* Problem: Copy nothing but the lines from the one containing "Доска меловая" through the last line of the records, repeated exactly and without pictures.

* Data provided:
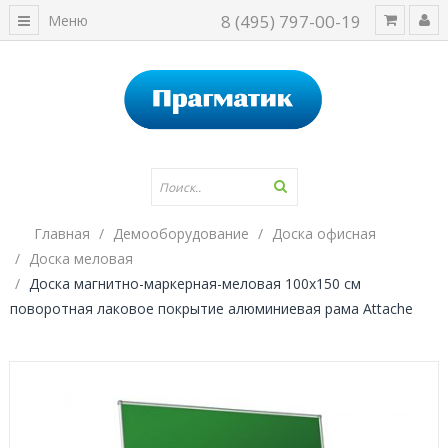
8 (495) 797-00-19
Меню
Главная
Демооборудование
Доска офисная
Доска меловая
Доска магнитно-маркерная-меловая 100x150 см
поворотная лаковое покрытие алюминиевая рама Attache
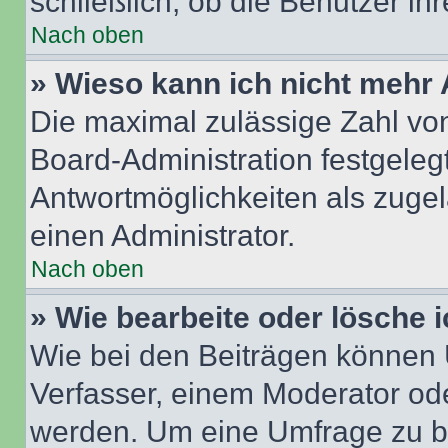
schließlich, ob die Benutzer i
Nach oben
» Wieso kann ich nicht mehr 
Die maximal zulässige Zahl von
Board-Administration festgeleg
Antwortmöglichkeiten als zugel
einen Administrator.
Nach oben
» Wie bearbeite oder lösche 
Wie bei den Beiträgen können
Verfasser, einem Moderator ode
werden. Um eine Umfrage zu be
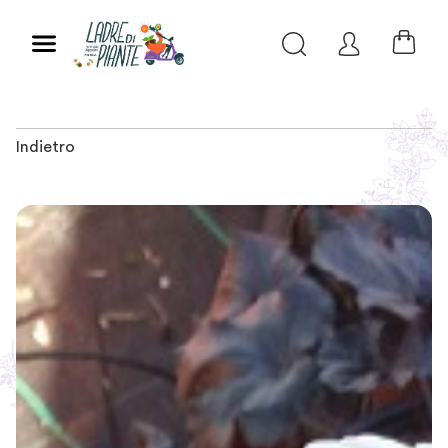
Indietro
Slide 1 of 3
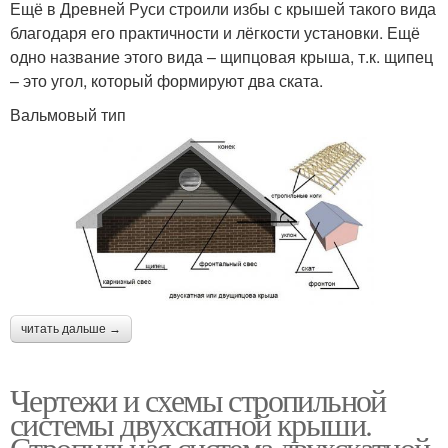
Ещё в Древней Руси строили избы с крышей такого вида
благодаря его практичности и лёгкости установки. Ещё
одно название этого вида – щипцовая крыша, т.к. щипец
– это угол, который формируют два ската.
Вальмовый тип
читать дальше →
Чертежи и схемы стропильной
системы двухскатной крыши.
Стропильная система двухскатной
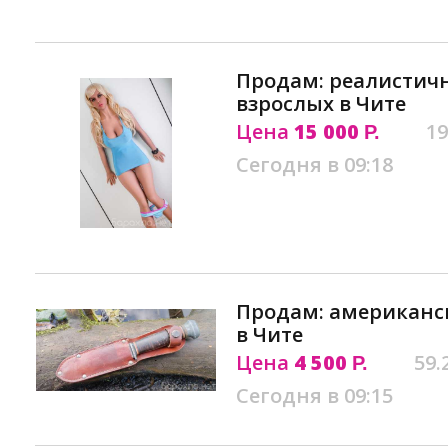
Продам: реалистичн
взрослых в Чите
Цена
15 000
19
Р.
Сегодня в 09:18
Продам: американс
в Чите
Цена
4 500
59.
Р.
Сегодня в 09:15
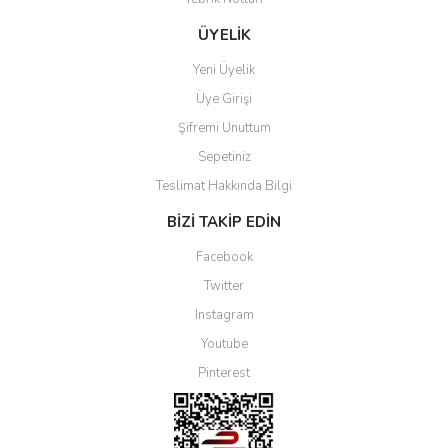
ÜYELİK
Yeni Üyelik
Üye Girişi
Şifremi Unuttum
Sepetiniz
Teslimat Hakkında Bilgi
BİZİ TAKİP EDİN
Facebook
Twitter
Instagram
Youtube
Pinterest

* Solution to the problem:
Доска меловая
Доска магнитно-маркерная-меловая 100x150 см
поворотная лаковое покрытие алюминиевая рама Attache
schließlich, ob die Benutzer i
Nach oben
» Wieso kann ich nicht mehr 
Die maximal zulässige Zahl von
Board-Administration festgeleg
Antwortmöglichkeiten als zugel
einen Administrator.
Nach oben
» Wie bearbeite oder lösche 
Wie bei den Beiträgen können
Verfasser, einem Moderator ode
werden. Um eine Umfrage zu be
Indietro
Slide 1 of 3
Ещё в Древней Руси строили избы с крышей такого вида
благодаря его практичности и лёгкости установки. Ещё
одно название этого вида – щипцовая крыша, т.к. щипец
– это угол, который формируют два ската.
Вальмовый тип
читать дальше →
Чертежи и схемы стропильной
системы двухскатной крыши.
Стропильная система двухскатной
Продам: реалистичн
взрослых в Чите
Цена
15 000
19
Р.
Сегодня в 09:18
Продам: американс
в Чите
Цена
4 500
59.
Р.
Сегодня в 09:15
ÜYELİK
Yeni Üyelik
Üye Girişi
Şifremi Unuttum
Sepetiniz
Teslimat Hakkında Bilgi
BİZİ TAKİP EDİN
Facebook
Twitter
Instagram
Youtube
Pinterest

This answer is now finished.